Akil Mochtar ditangkap KPK karena diduga menerima suap terkait penanganan sengketa Pilkada Gunung Mas di Kalimantan Tengah dan Pilkada Lebak di Banten. KPK menetapkan Akil tersangka dan menjeratnya dengan Pasal 12c Undang-Undang Tindak Pidana Korupsi junto pasal 55 ayat 1 ke 1 KUHP, atau pasal 6 ayat 2 junto pasal 55 ke 1 KUHP.
Sekalipun banding yang diajukan nanti dipenuhi sehingga Patrialis Akbar dan Maria Farida tetap menjadi Hakim MK, kata Hikam, tetap saja publik akan menilai miring keduanya karena proses pengangkatannya pernah dipersoalkan.
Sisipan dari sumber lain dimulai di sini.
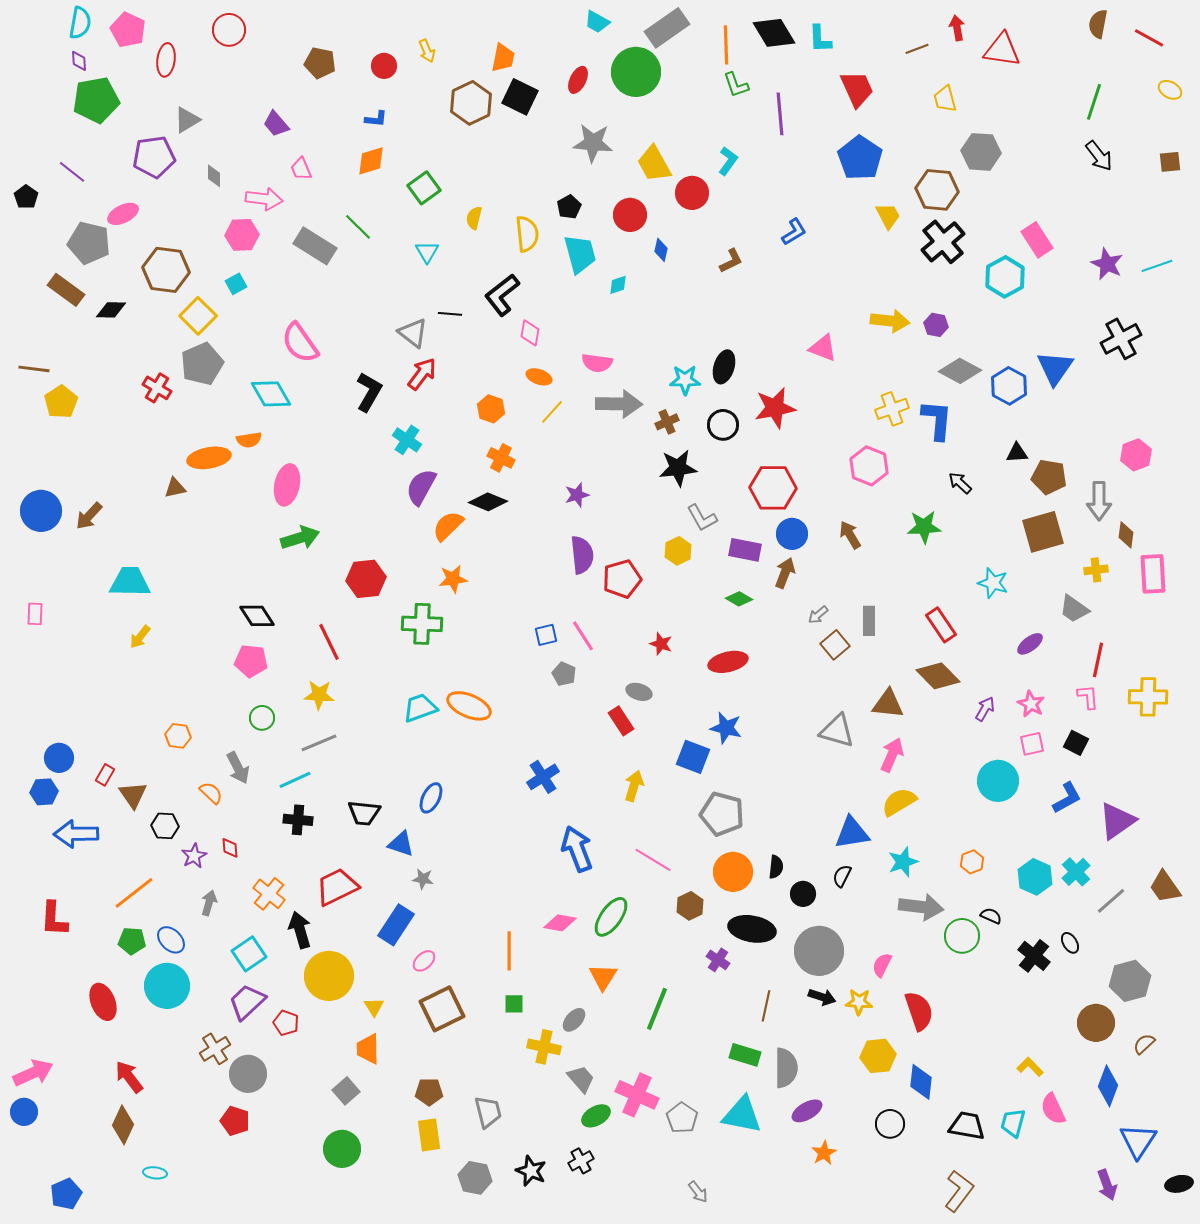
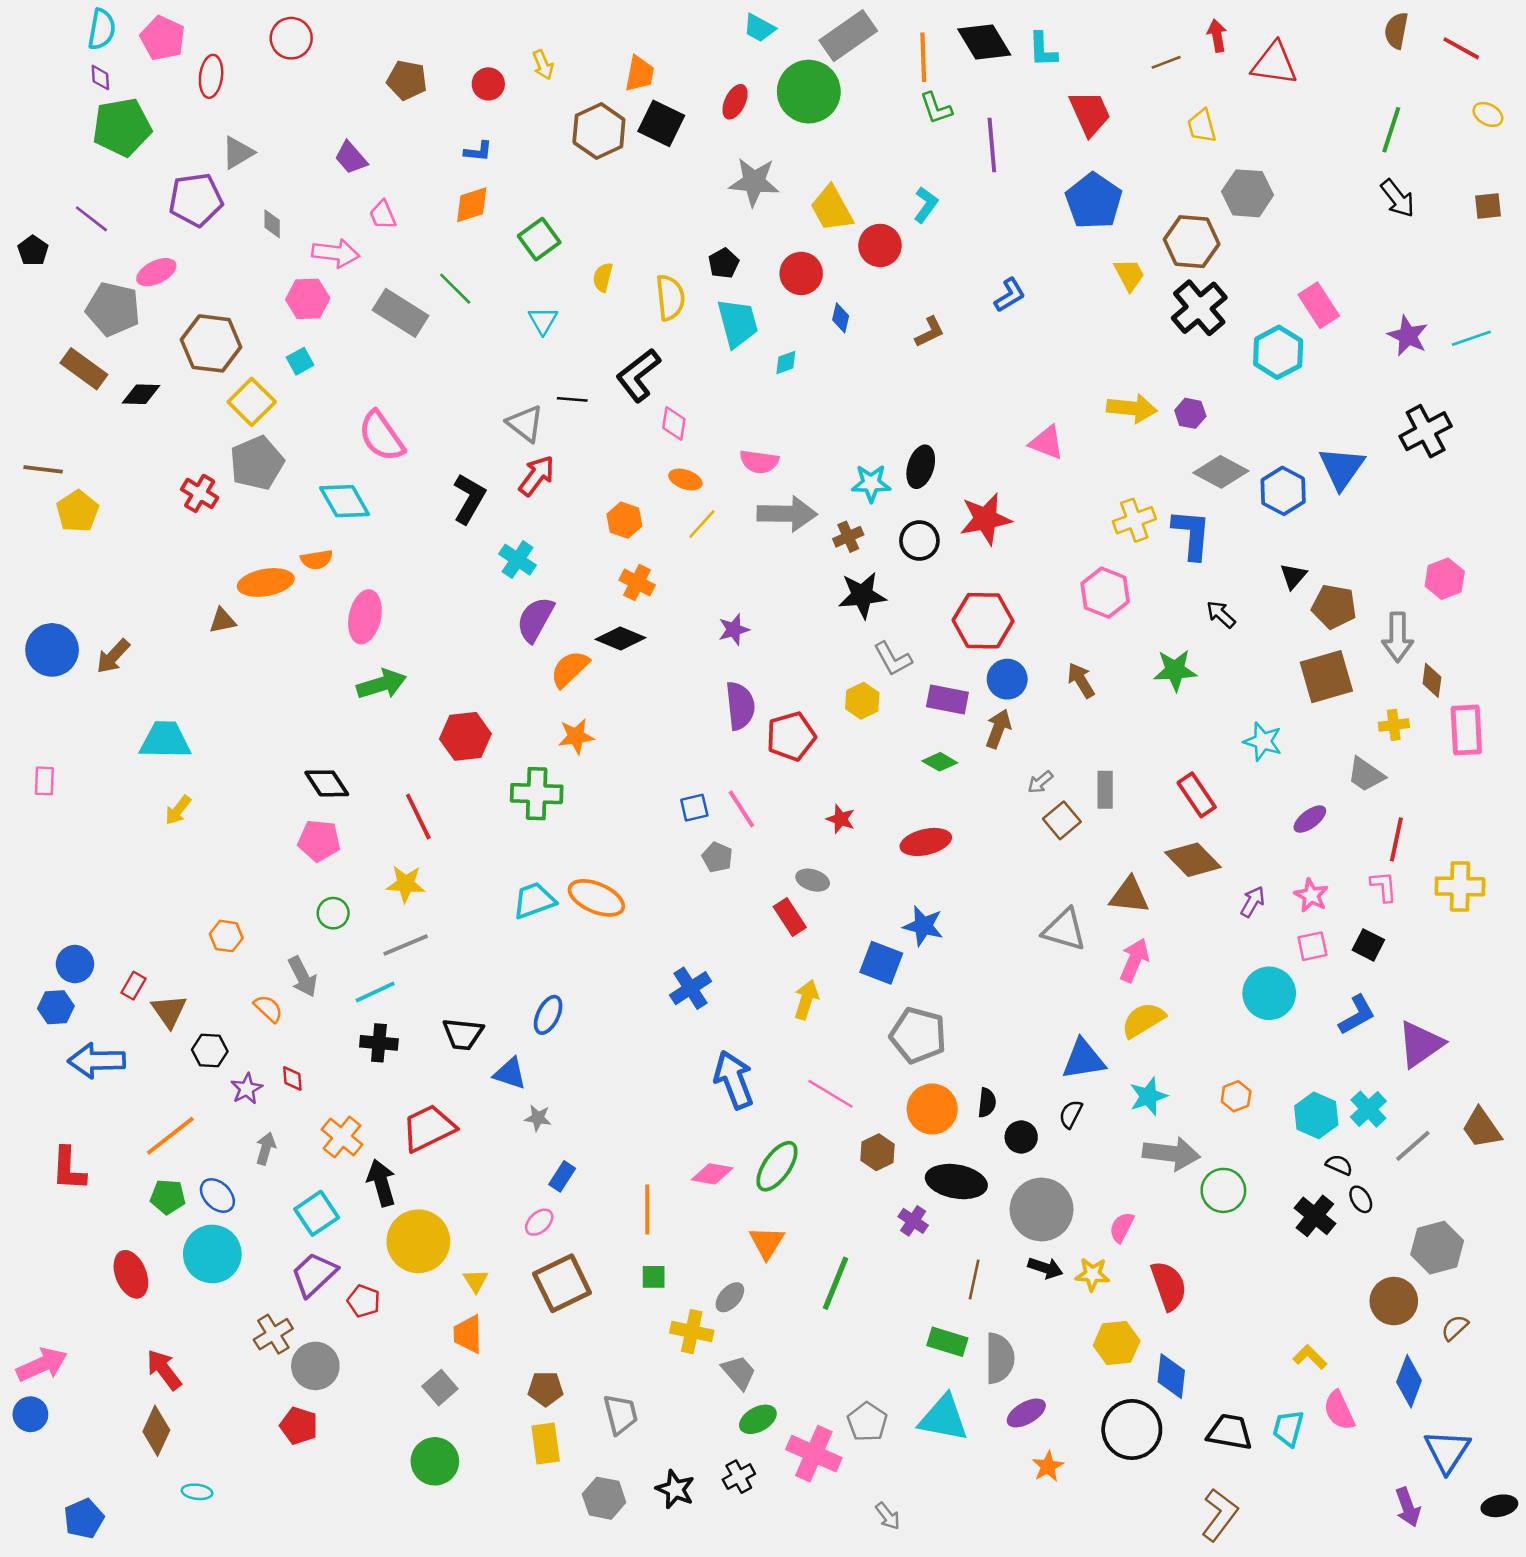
black triangle: (1017, 453) -> (1293, 576), turned -45
black semicircle: (991, 916) -> (1339, 1165), moved
blue rectangle: (396, 925) -> (562, 1176), moved, size x0.6
pink cross: (637, 1095) -> (814, 1454), moved
black circle: (890, 1124) -> (1132, 1430), size x1.6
Diingatkan Hikam, perlu serius menyorot marwah MK yang makin tercoreng dengan kasus-kasus hukum yang menimpa para hakimnya,. Hakim Konstitusi, katanya, seharusnya tidak bisa diragukan lagi kualitas maupun proses pengangkatannya.
"Idealnya, lebih baik jika PA (Patrialis Akbar) dan MF (Maria Farida) mematuhi putusan PTUN dan MK mencari pengganti mereka. Sekaligus juga dengan pengganti Akil Mochtar," demikian Hikam.